2. The Need for Authenticity
“People want to see leaders being human. I’ve reiterated to our team: This is a time for leadership, not management. Be calm, have realistic optimism, and show up and be visible.” Chuck Robbins, CEO of Cisco Systems extols the merits of authenticity and vulnerability in the face of unpredictability. This, after all, is at the heart of human connection, according to Brené Brown, an expert on social connection. A Stanford study suggests that nurturing personal connections with your employees fosters respect and consequently makes them more loyal than their paycheck does.
“Are they behaving in a socially responsible way? The younger generations, Gen Z in particular, will make future employment decisions in large part based on how companies are showing up in this pandemic. The social responsibility piece of this will have a direct impact on your ability to attract and retain top talent.” It’s a timely reminder that if we want to focus on the longevity of our companies, we must think of our future generations of employees.
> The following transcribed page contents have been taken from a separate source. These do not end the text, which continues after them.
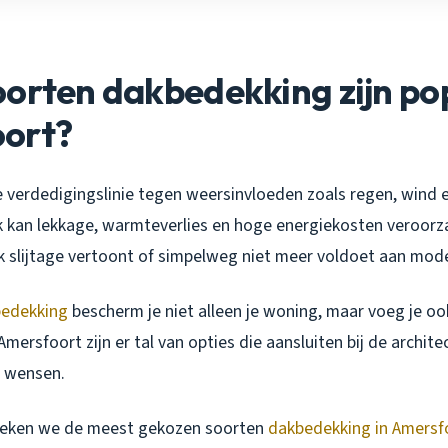
orten dakbedekking zijn pop
ort?
te verdedigingslinie tegen weersinvloeden zoals regen, wind
 kan lekkage, warmteverlies en hoge energiekosten veroorza
k slijtage vertoont of simpelweg niet meer voldoet aan mod
edekking
bescherm je niet alleen je woning, maar voeg je o
 Amersfoort zijn er tal van opties die aansluiten bij de archite
e wensen.
spreken we de meest gekozen soorten
dakbedekking in Amersf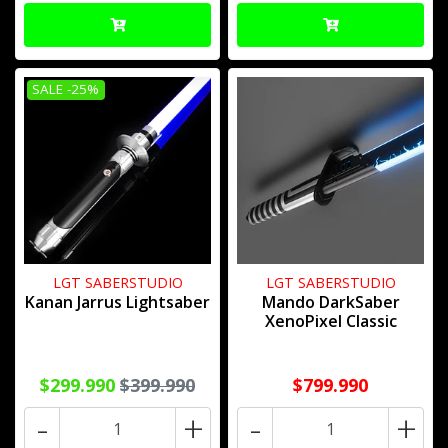
SALE -25%
LGT SABERSTUDIO
LGT SABERSTUDIO
Kanan Jarrus Lightsaber
Mando DarkSaber
XenoPixel Classic
$299.990
$399.990
$799.990
-
+
-
+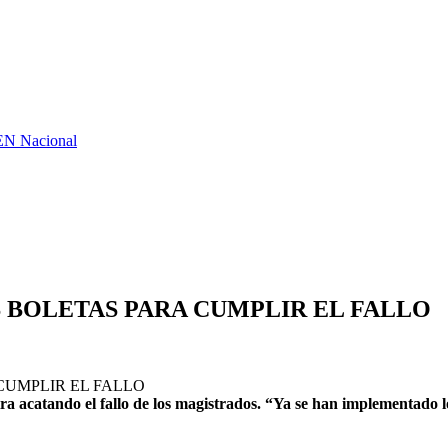
GEN Nacional
 BOLETAS PARA CUMPLIR EL FALLO
 acatando el fallo de los magistrados. “Ya se han implementado lo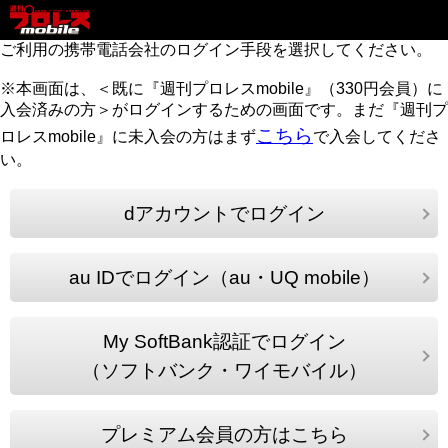
ご利用の携帯電話会社のログイン手段を選択してください。
※本画面は、＜既に『週刊プロレスmobile』（330円会員）に
入会済みの方＞がログインするための画面です。まだ『週刊プ
こちら
ロレスmobile』に未入会の方はまず
で入会してくださ
い。
dアカウントでログイン
au IDでログイン（au・UQ mobile）
My SoftBank認証でログイン
（ソフトバンク・ワイモバイル）
プレミアム会員の方はこちら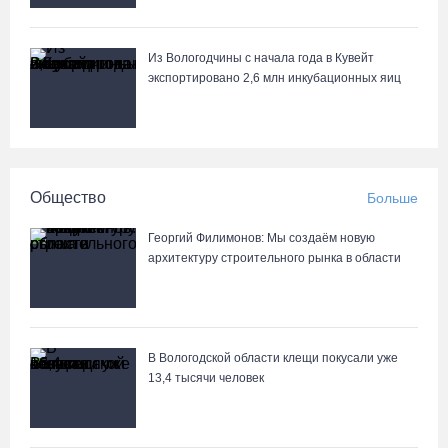
Вологодская шахматистка в составе сборной РФ взяла золото
«Матча Дружбы» в Китае
Из Вологодчины с начала года в Кувейт
06.08.26 / 11:02
экспортировано 2,6 млн инкубационных яиц
58-летняя вологжанка на электросамокате врезалась в машину
и попала в больницу
06.08.26 / 10:51
Общество
Больше
В Вологде пресечена деятельность очередной точки
Георгий Филимонов: Мы создаём новую
нелегальной продажи алкоголя
архитектуру строительного рынка в области
06.08.26 / 10:42
Вологжан и гостей области приглашают в выходные на
В Вологодской области клещи покусали уже
фестиваль «Небо славян»
13,4 тысячи человек
06.08.26 / 10:05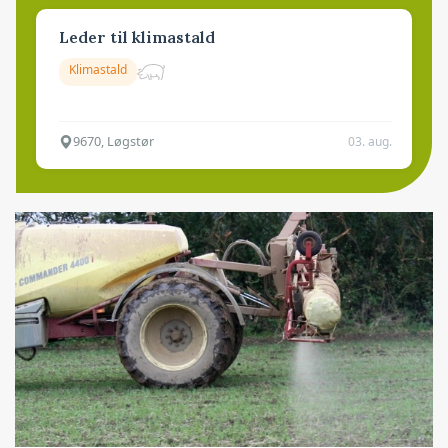
Leder til klimastald
Klimastald
9670, Løgstør
03. aug.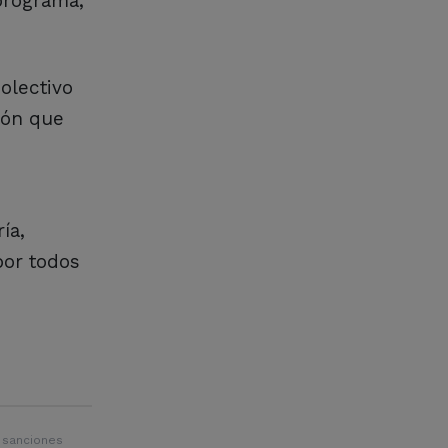
programa,
olectivo
ión que
ía,
por todos
 sanciones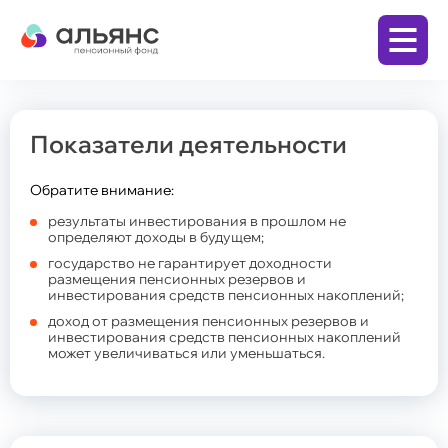
Личный кабинет
Показатели деятельности
Заключить договор
Обратите внимание:
результаты инвестирования в прошлом не
определяют доходы в будущем;
государство не гарантирует доходности
Бизнесу
размещения пенсионных резервов и
инвестирования средств пенсионных накоплений;
Корпоративная пенсионная программа
доход от размещения пенсионных резервов и
(КПП)
инвестирования средств пенсионных накоплений
Физическим лицам
может увеличиваться или уменьшаться.
Программа долгосрочных сбережений (ПДС)
Накопительная пенсия по обязательному
пенсионному страхованию (ОПС)
Дополнительная пенсия по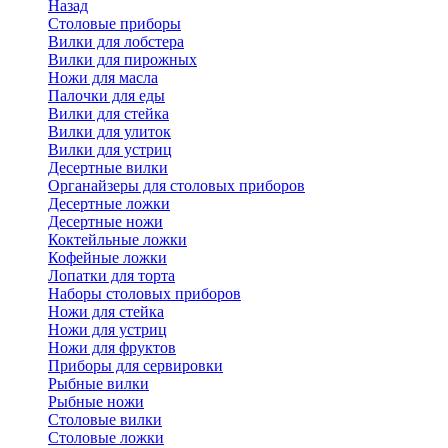
Назад
Cтоловые приборы
Вилки для лобстера
Вилки для пирожных
Ножи для масла
Палочки для еды
Вилки для стейка
Вилки для улиток
Вилки для устриц
Десертные вилки
Органайзеры для столовых приборов
Десертные ложки
Десертные ножи
Коктейльные ложки
Кофейные ложки
Лопатки для торта
Наборы столовых приборов
Ножи для стейка
Ножи для устриц
Ножи для фруктов
Приборы для сервировки
Рыбные вилки
Рыбные ножи
Столовые вилки
Столовые ложки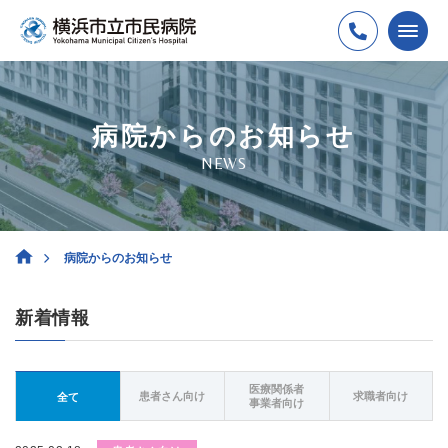
病院からのお知らせ
NEWS
病院からのお知らせ
新着情報
医療関係者
患者さん向け
求職者向け
全て
事業者向け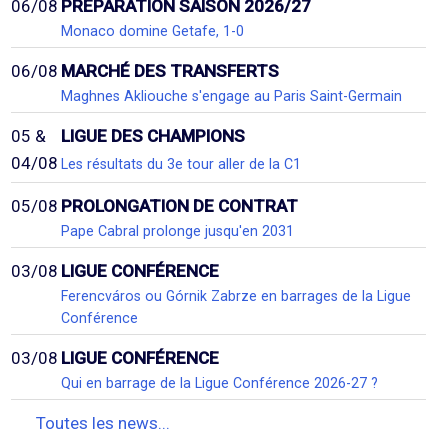
06/08
PRÉPARATION SAISON 2026/27
Monaco domine Getafe, 1-0
06/08
MARCHÉ DES TRANSFERTS
Maghnes Akliouche s'engage au Paris Saint-Germain
05 &
LIGUE DES CHAMPIONS
04/08
Les résultats du 3e tour aller de la C1
05/08
PROLONGATION DE CONTRAT
Pape Cabral prolonge jusqu'en 2031
03/08
LIGUE CONFÉRENCE
Ferencváros ou Górnik Zabrze en barrages de la Ligue
Conférence
03/08
LIGUE CONFÉRENCE
Qui en barrage de la Ligue Conférence 2026-27 ?
Toutes les news...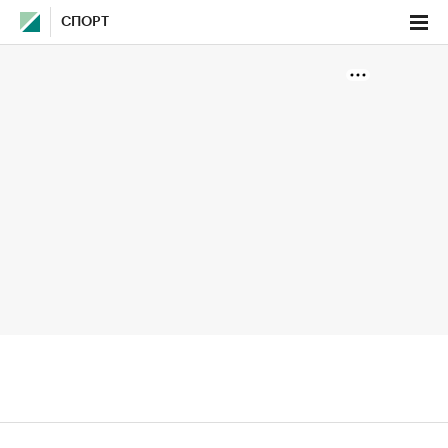
СПОРТ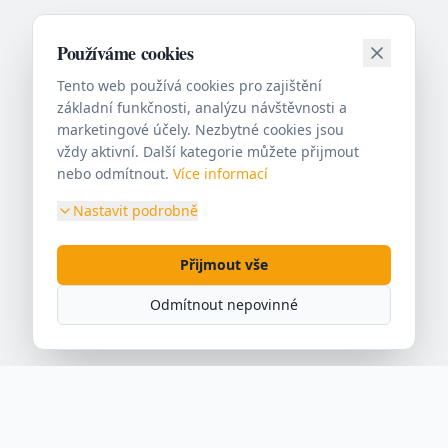
Používáme cookies
Tento web používá cookies pro zajištění
základní funkčnosti, analýzu návštěvnosti a
marketingové účely. Nezbytné cookies jsou
vždy aktivní. Další kategorie můžete přijmout
nebo odmítnout.
Více informací
Nastavit podrobně
Přijmout vše
Odmítnout nepovinné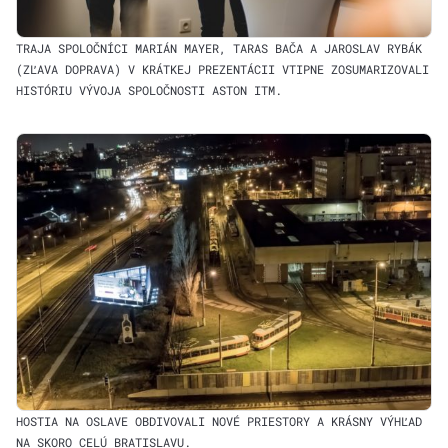
TRAJA SPOLOČNÍCI MARIÁN MAYER, TARAS BAČA A JAROSLAV RYBÁK
(ZĽAVA DOPRAVA) V KRÁTKEJ PREZENTÁCII VTIPNE ZOSUMARIZOVALI
HISTÓRIU VÝVOJA SPOLOČNOSTI ASTON ITM.
HOSTIA NA OSLAVE OBDIVOVALI NOVÉ PRIESTORY A KRÁSNY VÝHĽAD
NA SKORO CELÚ BRATISLAVU.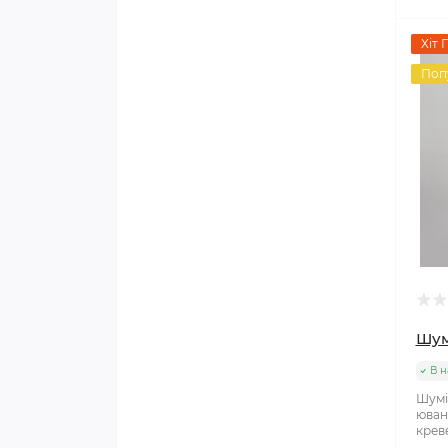
Хіт 
Поп
Шум
В н
Шумі
юванн
креве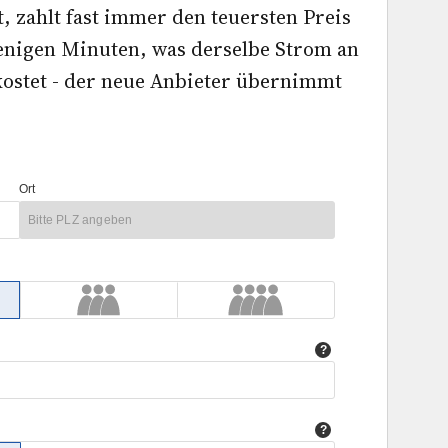
 zahlt fast immer den teuersten Preis
wenigen Minuten, was derselbe Strom an
ostet - der neue Anbieter übernimmt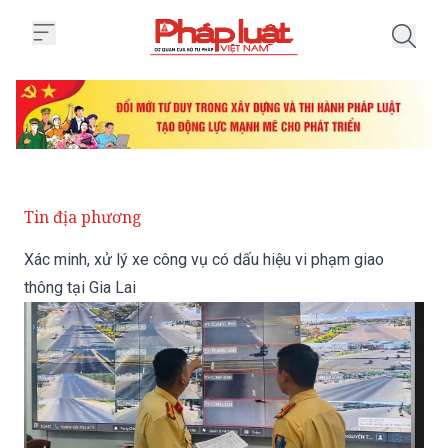
Trang chủ Xác minh, xử lý xe côn
Tin địa phương
Xác minh, xử lý xe công vụ có dấu hiệu vi phạm giao
thông tại Gia Lai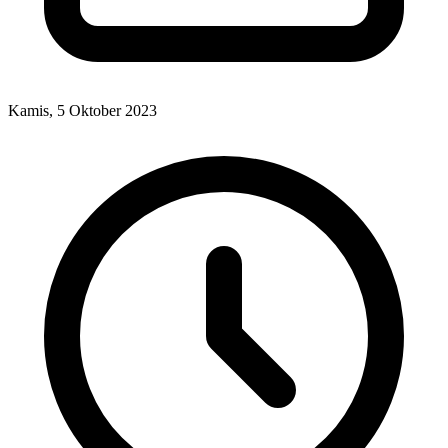
Kamis, 5 Oktober 2023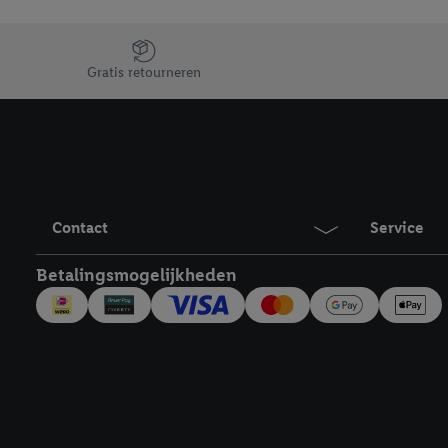
Jouw voordelen bij ons als Lidl webshop klant
Gratis retourneren
Contact
Service
Betalingsmogelijkheden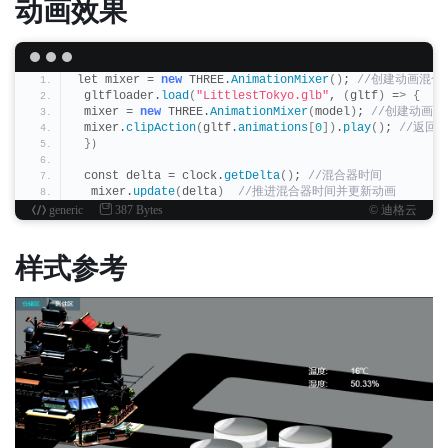
动画效果
let mixer = 
new
 THREE.
AnimationMixer
()
;
 //创建动画混
 gltfloader.
load
(
"LittlestTokyo.glb"
, 
(
gltf
)
 =
>
{
 mixer = 
new
 THREE.
AnimationMixer
(
model
)
;
 //创建动画
 mixer.
clipAction
(
gltf.
animations
[
0
])
.
play
()
;
 //返回
}
）
 const delta = clock.
getDelta
()
;
 //混合器时间
  mixer.
update
(
delta
)
 //推进混合器时间并更新动画
generic
387 Bytes
© 迪格云
样式参考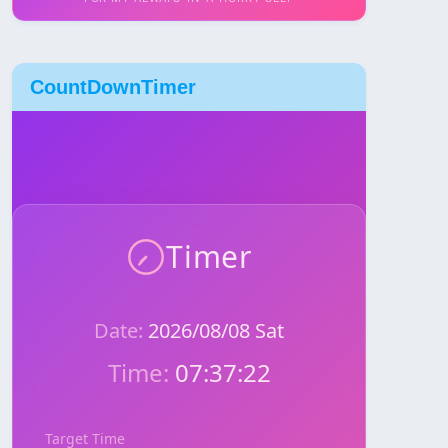
CountDownTimer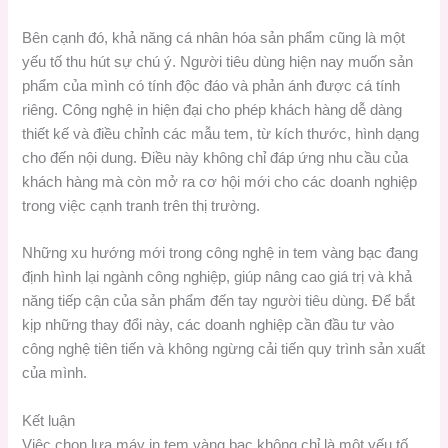
Bên cạnh đó, khả năng cá nhân hóa sản phẩm cũng là một
yếu tố thu hút sự chú ý. Người tiêu dùng hiện nay muốn sản
phẩm của mình có tính độc đáo và phản ánh được cá tính
riêng. Công nghệ in hiện đại cho phép khách hàng dễ dàng
thiết kế và điều chỉnh các mẫu tem, từ kích thước, hình dạng
cho đến nội dung. Điều này không chỉ đáp ứng nhu cầu của
khách hàng mà còn mở ra cơ hội mới cho các doanh nghiệp
trong việc cạnh tranh trên thị trường.
Những xu hướng mới trong công nghệ in tem vàng bạc đang
định hình lại ngành công nghiệp, giúp nâng cao giá trị và khả
năng tiếp cận của sản phẩm đến tay người tiêu dùng. Để bắt
kịp những thay đổi này, các doanh nghiệp cần đầu tư vào
công nghệ tiên tiến và không ngừng cải tiến quy trình sản xuất
của mình.
Kết luận
Việc chọn lựa máy in tem vàng bạc không chỉ là một yếu tố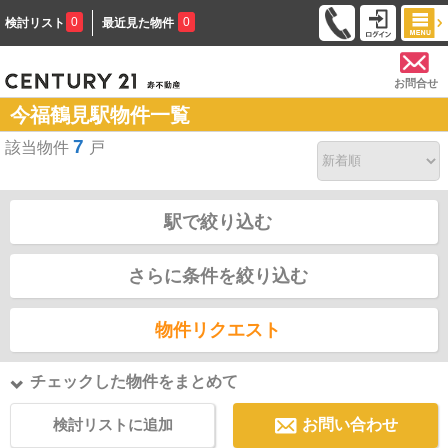
0
0
検討リスト
最近見た物件
お問合せ
今福鶴見駅物件一覧
7
該当物件
戸
駅で絞り込む
さらに条件を絞り込む
物件リクエスト
チェックした物件をまとめて
検討リストに追加
お問い合わせ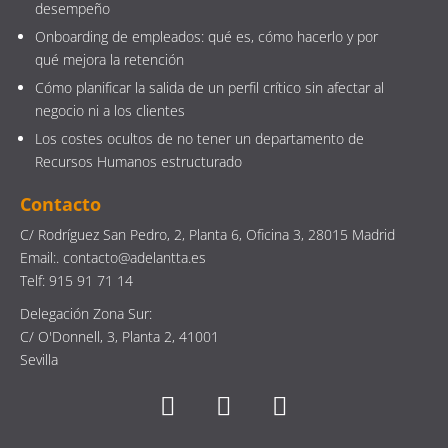
desempeño
Onboarding de empleados: qué es, cómo hacerlo y por
qué mejora la retención
Cómo planificar la salida de un perfil crítico sin afectar al
negocio ni a los clientes
Los costes ocultos de no tener un departamento de
Recursos Humanos estructurado
Contacto
C/ Rodríguez San Pedro, 2, Planta 6, Oficina 3, 28015 Madrid
Email:. contacto@adelantta.es
Telf: 915 91 71 14
Delegación Zona Sur:
C/ O'Donnell, 3, Planta 2, 41001
Sevilla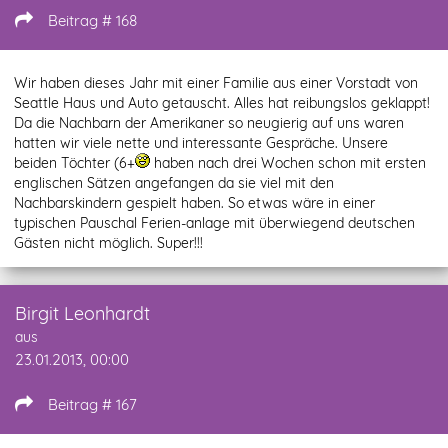
Beitrag # 168
Wir haben dieses Jahr mit einer Familie aus einer Vorstadt von
Seattle Haus und Auto getauscht. Alles hat reibungslos geklappt!
Da die Nachbarn der Amerikaner so neugierig auf uns waren
hatten wir viele nette und interessante Gespräche. Unsere
beiden Töchter (6+
haben nach drei Wochen schon mit ersten
englischen Sätzen angefangen da sie viel mit den
Nachbarskindern gespielt haben. So etwas wäre in einer
typischen Pauschal Ferien-anlage mit überwiegend deutschen
Gästen nicht möglich. Super!!!
Birgit Leonhardt
aus
23.01.2013, 00:00
Beitrag # 167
Harking back to her earlier point, McKinstry noted that the companies who mistreated their workers during the 2008 financial crisis paid a steep price for their negligence.
It’s an unprecedented time for the global economy. As leaders, it’s up to us to guide our teams with dexterity and kindness. We must be willing to embrace change. We must be willing to listen to opposing viewpoints. We must not be afraid of changing our business modus operandi. The world is watching.
We’ll leave you on the parting words of Chuck Robbins.
“The culture of organizations, and their people, and how leaders show up during this moment—all of that will define who’s going to be successful in the future. Employees and society want to see who you are as a company. What do you stand for? The answers will have a lasting impact as we move beyond this.”